### Your instructions
Gather up every line from the entries below that uses the word "Tierras".

### Exercise data

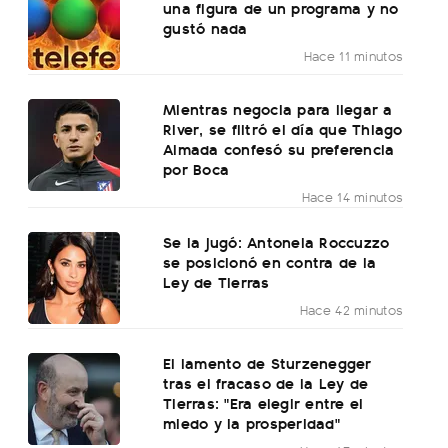
una figura de un programa y no
gustó nada
Hace 11 minutos
Mientras negocia para llegar a
River, se filtró el día que Thiago
Almada confesó su preferencia
por Boca
Hace 14 minutos
Se la jugó: Antonela Roccuzzo
se posicionó en contra de la
Ley de Tierras
Hace 42 minutos
El lamento de Sturzenegger
tras el fracaso de la Ley de
Tierras: "Era elegir entre el
miedo y la prosperidad"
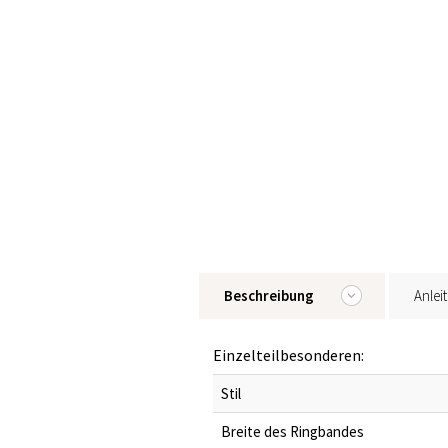
Beschreibung
Anlei
Einzelteilbesonderen:
Stil
Breite des Ringbandes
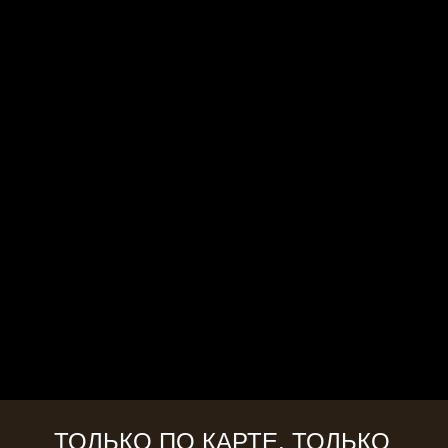
ТОЛЬКО ПО КАРТЕ. ТОЛЬКО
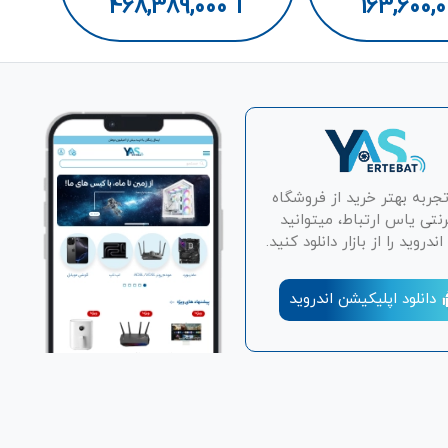
Core
SSD/16GB/
468,389,000
T
163,600,
تجربه بهتر خرید از فروشگاه
رنتی یاس ارتباط، میتوانید
دروید را از بازار دانلود کنید.
دانلود اپلیکیشن اندروید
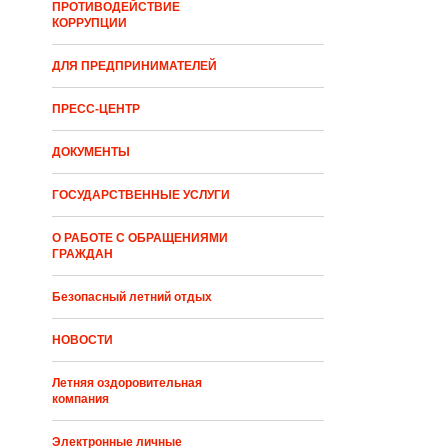
ПРОТИВОДЕЙСТВИЕ
КОРРУПЦИИ
ДЛЯ ПРЕДПРИНИМАТЕЛЕЙ
ПРЕСС-ЦЕНТР
ДОКУМЕНТЫ
ГОСУДАРСТВЕННЫЕ УСЛУГИ
О РАБОТЕ С ОБРАЩЕНИЯМИ
ГРАЖДАН
Безопасный летний отдых
НОВОСТИ
Летняя оздоровительная
компания
Электронные личные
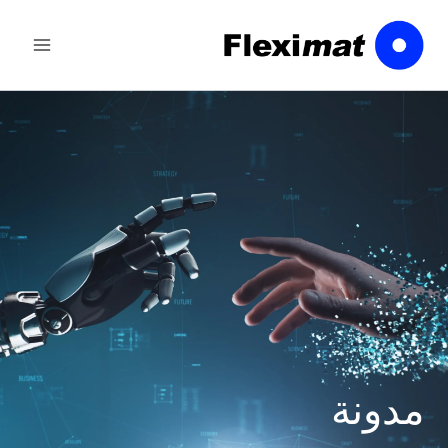
خطى
لى
لمحتوى
مدونة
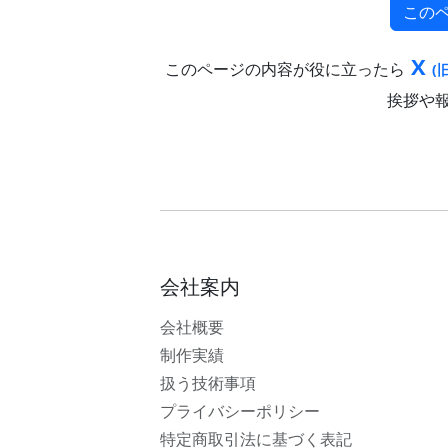
この
X
このページの内容が役に立ったら
(旧
挨拶や
会社案内
会社概要
制作実績
扱う技術事項
プライバシーポリシー
特定商取引法に基づく表記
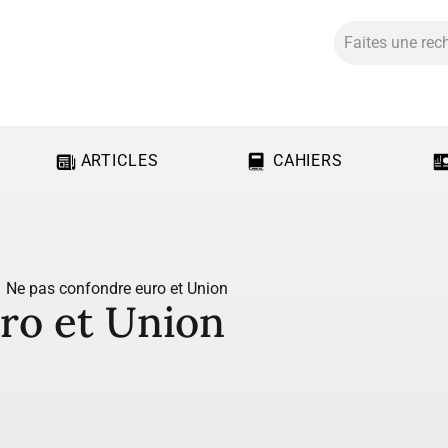
ARTICLES
CAHIERS
Ne pas confondre euro et Union
ro et Union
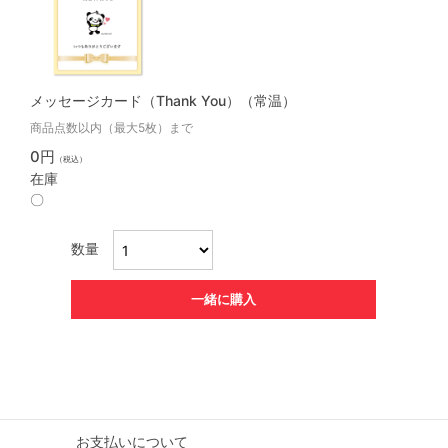
メッセージカード（Thank You）（常温）
商品点数以内（最大5枚）まで
0円
（税込）
在庫
〇
数量
一緒に購入
お支払いについて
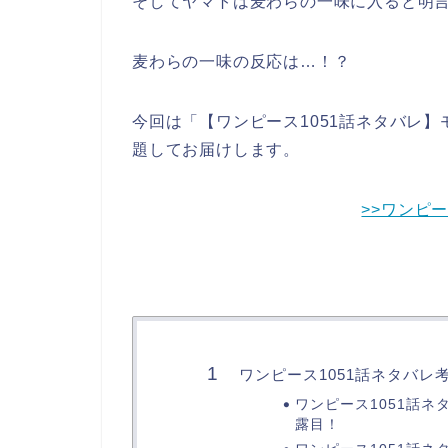
そしてヤマトは麦わらの一味に入ると明
麦わらの一味の反応は…！？
今回は「【ワンピース1051話ネタバレ
題してお届けします。
>>ワンピ
ワンピース1051話ネタバレ
ワンピース1051話
露目！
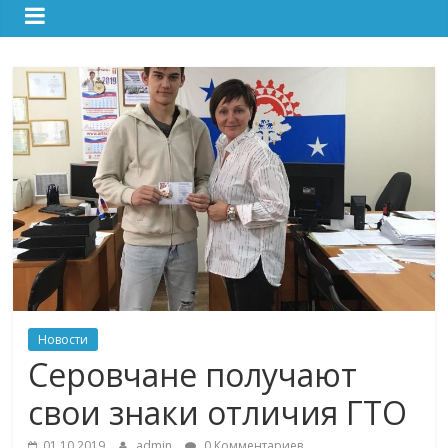
Новости
Серовчане получают
свои знаки отличия ГТО
01.10.2019
admin
0 Комментариев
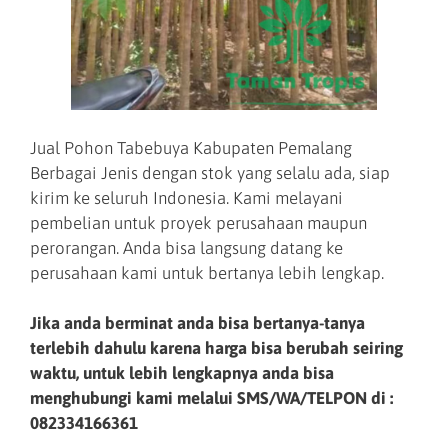
Jual Pohon Tabebuya Kabupaten Pemalang
Berbagai Jenis dengan stok yang selalu ada, siap
kirim ke seluruh Indonesia. Kami melayani
pembelian untuk proyek perusahaan maupun
perorangan. Anda bisa langsung datang ke
perusahaan kami untuk bertanya lebih lengkap.
Jika anda berminat anda bisa bertanya-tanya
terlebih dahulu karena harga bisa berubah seiring
waktu, untuk lebih lengkapnya anda bisa
menghubungi kami melalui SMS/WA/TELPON di :
082334166361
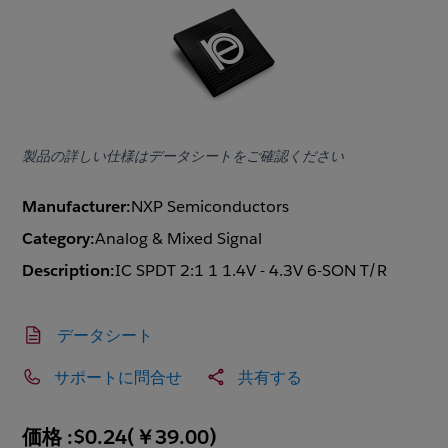
製品の詳しい仕様はデータシートをご確認ください
Manufacturer:
NXP Semiconductors
Category:
Analog & Mixed Signal
Description:
IC SPDT 2:1 1 1.4V - 4.3V 6-SON T/R
データシート
サポートに問合せ
共有する
価格 :
$0.24
(
￥39.00
)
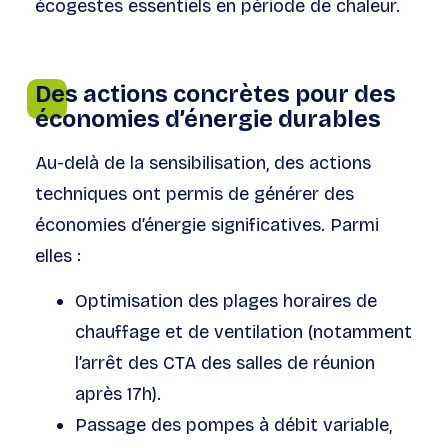
écogestes essentiels en période de chaleur.
Des actions concrètes pour des
économies d’énergie durables
Au-delà de la sensibilisation, des actions
techniques ont permis de générer des
économies d’énergie significatives. Parmi
elles :
Optimisation des plages horaires de
chauffage et de ventilation (notamment
l’arrêt des CTA des salles de réunion
après 17h).
Passage des pompes à débit variable,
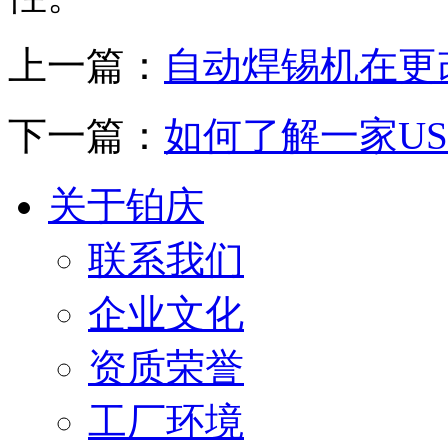
上一篇：
自动焊锡机在更
下一篇：
如何了解一家U
关于铂庆
联系我们
企业文化
资质荣誉
工厂环境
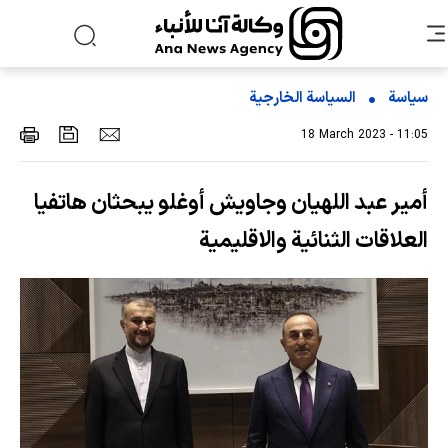
سياسة
السیاسة الخارجیة
18 March 2023 - 11:05
أمير عبد اللهيان وجاويش أوغلو يبحثان هاتفيا
العلاقات الثنائية والاقليمية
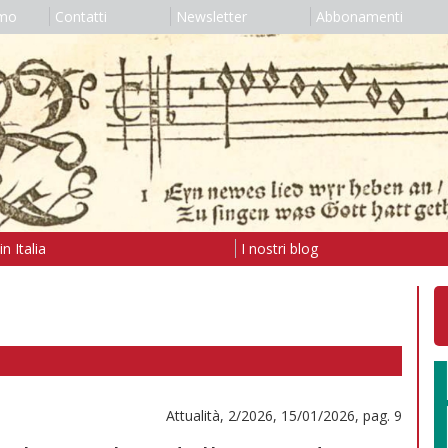
amo
Contatti
Newsletter
Abbonamenti
n Italia
I nostri blog
Attualità, 2/2026, 15/01/2026, pag. 9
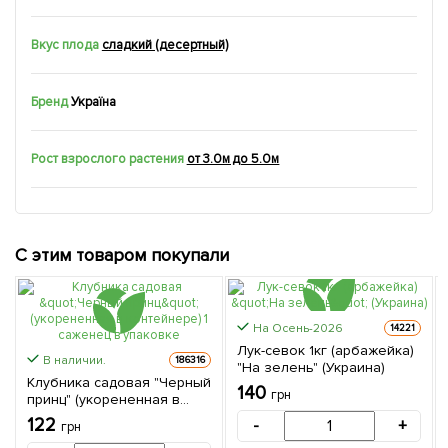
Вкус плода
сладкий (десертный)
Бренд
Україна
Рост взрослого растения
от 3.0м до 5.0м
С этим товаром покупали
На Осень-2026
14221
Лук-севок 1кг (арбажейка)
В наличии.
186316
"На зелень" (Украина)
Клубника садовая "Черный
140
грн
принц" (укорененная в
контейнере) 1 саженец в
122
-
+
грн
упаковке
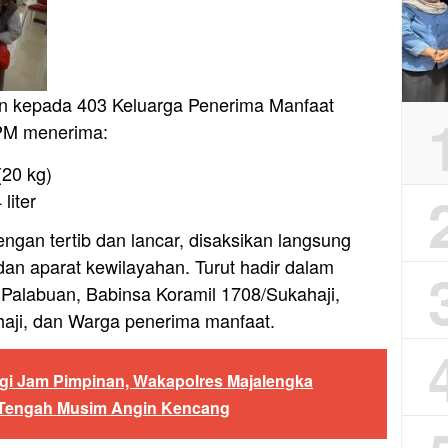
kan kepada 403 Keluarga Penerima Manfaat
KPM menerima:
(20 kg)
liter
engan tertib dan lancar, disaksikan langsung
an aparat kewilayahan. Turut hadir dalam
 Palabuan, Babinsa Koramil 1708/Sukahaji,
aji, dan Warga penerima manfaat.
gi Jam Pimpinan, Wakapolres Majalengka
i Tengah Musim Angin Kencang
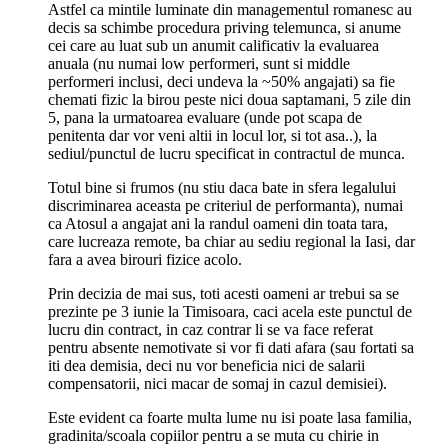
Astfel ca mintile luminate din managementul romanesc au
decis sa schimbe procedura priving telemunca, si anume
cei care au luat sub un anumit calificativ la evaluarea
anuala (nu numai low performeri, sunt si middle
performeri inclusi, deci undeva la ~50% angajati) sa fie
chemati fizic la birou peste nici doua saptamani, 5 zile din
5, pana la urmatoarea evaluare (unde pot scapa de
penitenta dar vor veni altii in locul lor, si tot asa..), la
sediul/punctul de lucru specificat in contractul de munca.
Totul bine si frumos (nu stiu daca bate in sfera legalului
discriminarea aceasta pe criteriul de performanta), numai
ca Atosul a angajat ani la randul oameni din toata tara,
care lucreaza remote, ba chiar au sediu regional la Iasi, dar
fara a avea birouri fizice acolo.
Prin decizia de mai sus, toti acesti oameni ar trebui sa se
prezinte pe 3 iunie la Timisoara, caci acela este punctul de
lucru din contract, in caz contrar li se va face referat
pentru absente nemotivate si vor fi dati afara (sau fortati sa
iti dea demisia, deci nu vor beneficia nici de salarii
compensatorii, nici macar de somaj in cazul demisiei).
Este evident ca foarte multa lume nu isi poate lasa familia,
gradinita/scoala copiilor pentru a se muta cu chirie in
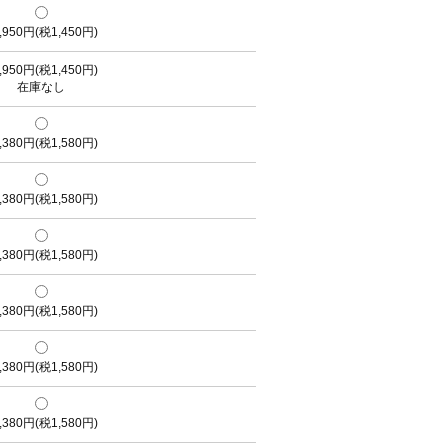
,950円(税1,450円)
,950円(税1,450円)
在庫なし
,380円(税1,580円)
,380円(税1,580円)
,380円(税1,580円)
,380円(税1,580円)
,380円(税1,580円)
,380円(税1,580円)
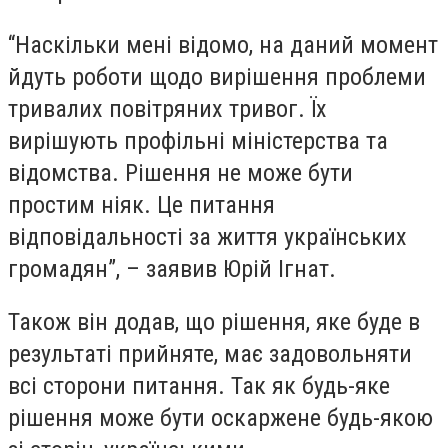
“Наскільки мені відомо, на даний момент
йдуть роботи щодо вирішення проблеми
тривалих повітряних тривог. Їх
вирішують профільні міністерства та
відомства. Рішення не може бути
простим ніяк. Це питання
відповідальності за життя українських
громадян”, – заявив Юрій Ігнат.
Також він додав, що рішення, яке буде в
результаті прийняте, має задовольняти
всі сторони питання. Так як будь-яке
рішення може бути оскаржене будь-якою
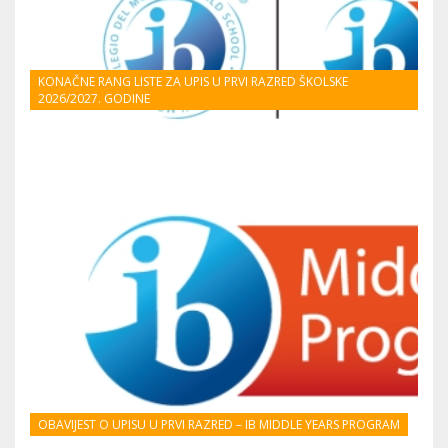
KONAČNE RANG LISTE ZA UPIS U PRVI RAZRED ŠKOLSKE
2026/2027. GODINE
OBAVIJEST O UPISU U PRVI RAZRED – IB MIDDLE YEARS PROGRAM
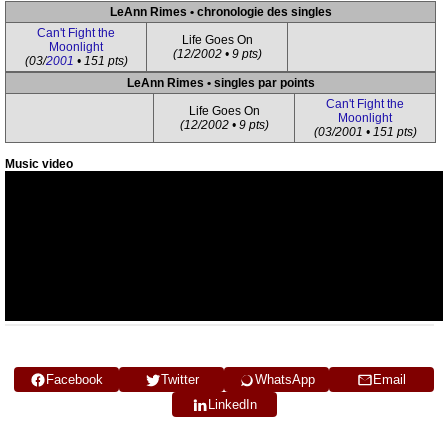
LeAnn Rimes • chronologie des singles
Can't Fight the
Life Goes On
Moonlight
(12/2002 • 9 pts)
(03/
2001
• 151 pts)
LeAnn Rimes • singles par points
Can't Fight the
Life Goes On
Moonlight
(12/2002 • 9 pts)
(03/2001 • 151 pts)
Music video
Facebook
Twitter
WhatsApp
Email
LinkedIn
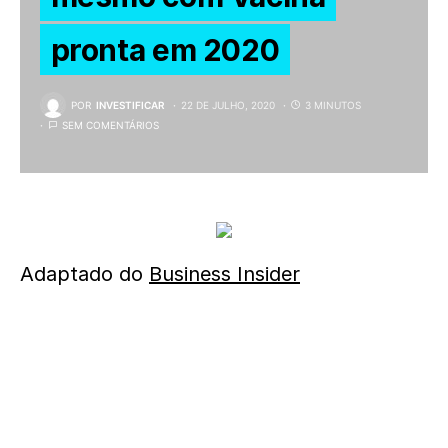
pronta em 2020
POR
INVESTIFICAR
22 DE JULHO, 2020
3 MINUTOS
SEM COMENTÁRIOS
Adaptado do
Business Insider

### Solution to this exercise
Ley de Tierras
Tierras: "Era elegir entre el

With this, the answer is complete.